Module: Maven Central

The fs2-data-json module provides tools to parse, query and transform JSON data in a streaming manner.

JSON parsing

To create a stream of JSON tokens from an input stream, use the tokens pipe in fs2.data.json package. This pipe accepts a stream of characters and returns a stream of JSON tokens. This produces a stream of structurally valid tokens forming the JSON documents.

import cats.effect._
import cats.syntax.all._

import fs2._
import fs2.data.json._

val input = """{
              |  "field1": 0,
              |  "field2": "test",
              |  "field3": [1, 2, 3]
              |}
              |{
              |  "field1": 2,
              |  "field3": []
              |}""".stripMargin
// input: String = """{
//   "field1": 0,
//   "field2": "test",
//   "field3": [1, 2, 3]
// }
// {
//   "field1": 2,
//   "field3": []
// }"""

val stream = Stream.emit(input).through(tokens[Fallible, String])
// stream: Stream[[A]Fallible[A], Token] = Stream(..)
stream.compile.toList
// res0: Either[Throwable, List[Token]] = Right(
//   value = List(
//     StartObject,
//     Key(value = "field1"),
//     NumberValue(value = "0"),
//     Key(value = "field2"),
//     StringValue(value = "test"),
//     Key(value = "field3"),
//     StartArray,
//     NumberValue(value = "1"),
//     NumberValue(value = "2"),
//     NumberValue(value = "3"),
//     EndArray,
//     EndObject,
//     StartObject,
//     Key(value = "field1"),
//     NumberValue(value = "2"),
//     Key(value = "field3"),
//     StartArray,
//     EndArray,
//     EndObject
//   )
// )

The pipe validates the JSON structure while parsing. It reads all the json values in the input stream and emits tokens as they are available.

AST builder and tokenizer

To handle Json ASTs, you can use the types and pipes available in the fs2.data.json.ast package.

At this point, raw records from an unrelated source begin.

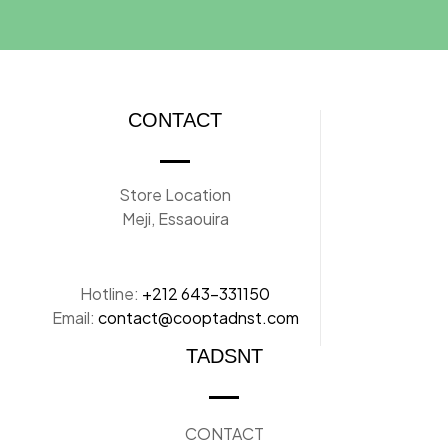
CONTACT
Store Location
Meji, Essaouira
Hotline:
+212 643-331150
Email:
contact@cooptadnst.com
TADSNT
CONTACT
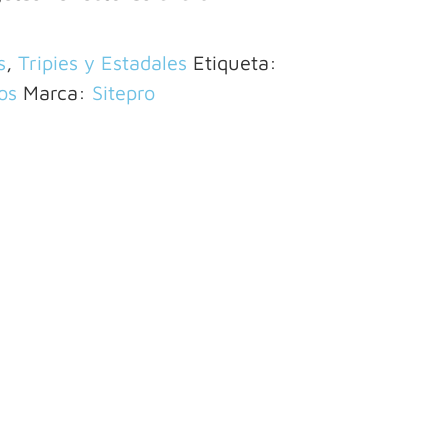
s
,
Tripies y Estadales
Etiqueta:
os
Marca:
Sitepro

parsing a stream to values

If you are not interested in tokens, but instead want to parse the input stream into a stream of AST values, you can use the ast.parse pipe, provided you have an implicit Builder in scope. The Builder[Json] typeclass describes how JSON ASTs of type Json are built from events generated by the parser.

import ast._

trait SomeJsonType

implicit val builder: Builder[SomeJsonType] = ???

Stream.emit(input).covary[Fallible].through(parse)

The ast stream emits all top-level JSON values parsed, in our example, the two objects are emitted.

From Tokens to values

JSON ASTs can be built from an existing token stream, provided you have an implicit Builder, using the values pipe.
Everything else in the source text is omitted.